視線を集中させる場所をつくる
住宅の玄関戸を開けて入ったときに、一番最初に見えるものは何でしょうか。マンションの間取りのように長い廊下が、奥まで延びているだけだと味気ないですね。玄関から建物奥の様子が伝わってしまったり、廊下に面してトイレがある場合など玄関先に来客がいると困ることもあります。
田園の二世帯住宅では玄関を入ると、廊下は左右に伸びてそれぞれの部屋をつないでいます。玄関正面の中央部分の壁を他の部分より少しへこませ珪藻土の色を変えて、飾棚となる板を床面近くに設置しています。花や季節の飾り物を置ける、小さな床の間のような仕掛けです。
南砺市の家でも、正面の壁に、和紙貼りの壁の色を変えた小さな窪みをつけて飾り棚としています。壁の厚みの、ほんの少しの奥行きを利用しています。こちらも玄関に対して横方向に広がる建物のため廊下は左右に伸びています。このように、視線を引きつけるような仕掛けを「アイストップ」といいます。散漫となる空間にまとまりを与えることができます。
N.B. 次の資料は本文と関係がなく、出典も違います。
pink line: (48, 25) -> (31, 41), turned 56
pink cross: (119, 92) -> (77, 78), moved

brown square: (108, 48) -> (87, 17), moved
間口の狭い敷地で、奥に長い建物の東山の家2では、玄関に入ると正面に白い壁が迎えます。その奥がリビングですが、一旦右側の方から靴をぬいで玄関ホールに上がりフロストガラス(すりガラス)の引戸を開けて部屋に入ります。玄関土間は1.5帖、玄関ホールは1帖の広さしかありませんが、壁に開けられた小さな小窓とフロストガラスの引戸で閉塞感のない玄関としています。
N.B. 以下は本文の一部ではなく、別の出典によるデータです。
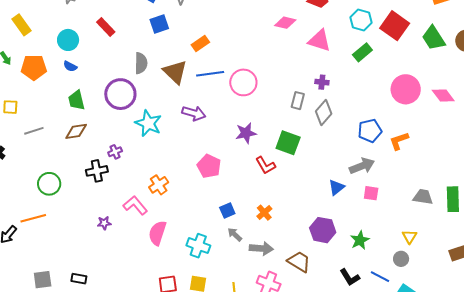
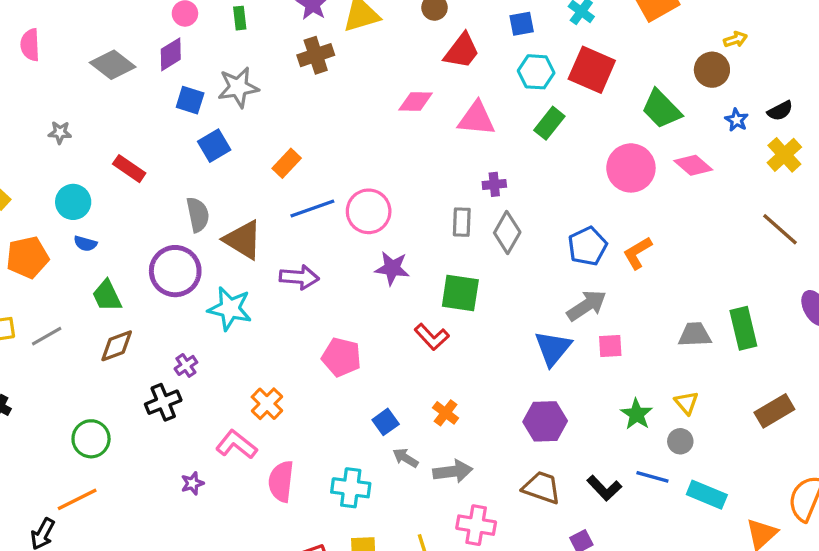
green trapezoid: (433, 38) -> (661, 109), moved
brown triangle: (175, 72) -> (243, 240), moved
gray line: (34, 131) -> (47, 336), moved
purple star: (246, 133) -> (392, 268), moved, turned 30
blue triangle: (336, 187) -> (553, 348), size x1.4
green star: (360, 240) -> (637, 414), moved
brown trapezoid: (299, 262) -> (542, 488), moved

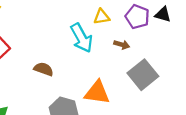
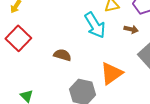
orange triangle: (97, 93) -> (112, 73), turned -40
アイストップは壁だけではありません。久安の家では、玄関を入ると吹抜が広がり、そのまま中庭の外部空間へ視線が抜けます。その先には奥にあるリビングの外壁で視線を止め、中庭にあるシンボルツリーが目に入ります。明るく、開放的でプライベートな空間が人を迎えてくれます。建物の奥に行くためには、正面から左にそれて廊下を進むので、奥の気配は玄関から隠されています。
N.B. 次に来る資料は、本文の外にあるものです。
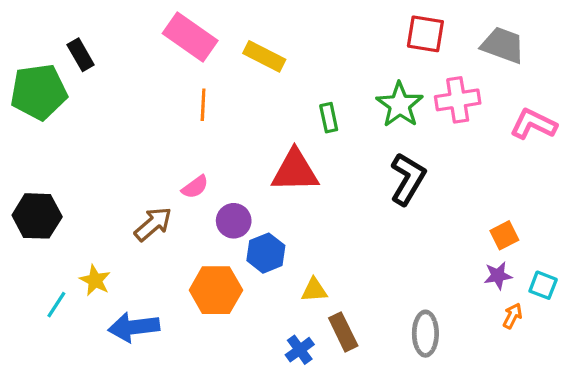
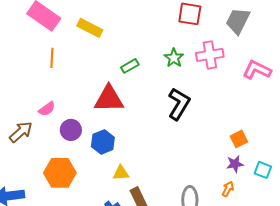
gray trapezoid: (503, 45) -> (238, 21), turned -84
green star: (400, 105) -> (174, 58), size x0.7
green rectangle: (329, 118) -> (130, 66), turned 72
blue hexagon: (266, 253) -> (103, 142), moved
orange arrow: (512, 316) -> (228, 189), moved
廊下のない家の場合は、玄関から直接室内が見えてしまいます。石引の家では玄関戸リビングが直接つながっているため、フロストガラスの引戸で仕切って、視線と玄関を開けたときの外気を防いでいます。大きな引戸は中間期に開け放して、室内外を一体化した縁側のような空間として使うこともできますが、普段は左側の壁の裏側にある内玄関につながる家族用の小さな扉から出入りすることもできます。
玄関を入ったときに、来客や、外出から戻ってきた家族を迎え入れる設えがしてあると豊かな気持ちになります。